The Tomnaverie Stone Circle stands on a hilltop about three quarters of a mile south east of the village of Tarland in Aberdeenshire. It is one of the 99 definite or probable "recumbent" stone circles identified in north east Scotland: so called because the largest stone was laid in a horizontal or recumbent position.
The stone circle was built here rather more than 4,000 years ago and the best theory available is that, like other such circles, it was intended to allow the farmers living in the area to plot the movement of the seasons. In this case, if you stand at the centre of the circle, the recumbent and its flankers - the large upright stones either side of it - frame the mountain of Lochnagar, and would have allowed different points of moonrise to be tracked.
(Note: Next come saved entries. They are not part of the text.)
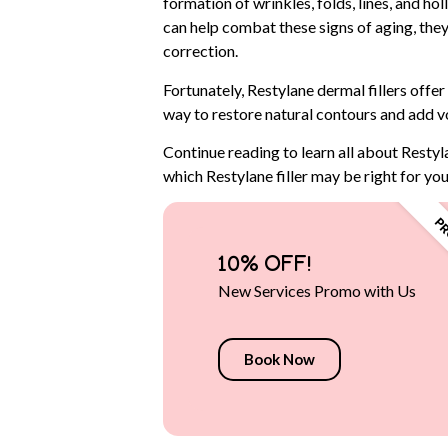
formation of wrinkles, folds, lines, and h
can help combat these signs of aging, they
correction.
Fortunately, Restylane dermal fillers offer
way to restore natural contours and add v
Continue reading to learn all about Restyl
which Restylane filler may be right for you
10% OFF!
New Services Promo with Us
Book Now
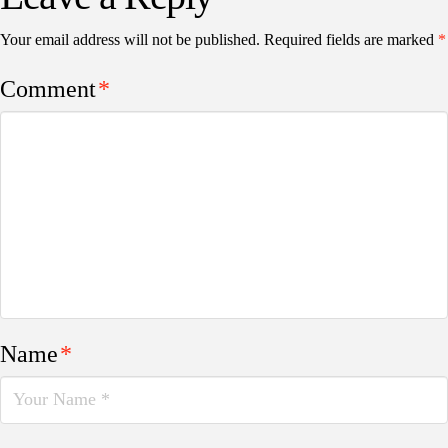
Your email address will not be published.
Required fields are marked
*
Comment
*
Name
*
As originally constructed, the circle had a diameter of about 18m. Unusually, the erection of the stones seems to have followed an earlier phase on the site, during which a number of kerbed cairns were erected containing the remains of cremations. Over time, the circle went out of use as an observatory, and it started to be used once more as a cremation cemetery.
You approach the Tomnaverie Stone Circle up a well made path from a car park just to the south of the B9094. As you climb, you increasingly begin to appreciate the spectacular location chosen by our distant ancestors.
As you get closer, you suddenly also begin to appreciate the lack of vision shown by our more recent predecessors. A fence which grazes the edge of the stone circle, and comes within a foot or so of one of the flanking stones of the recumbent, marks the edge of a quarry which has all but undermined the circle. The quarry operated in the early part of the 1900s and it was only the circle being taken into State care in 1920 that prevented it being totally destroyed. Some of the stones had already been removed, but were replaced in their original sockets during archaeological excavations in 1999 and 2000.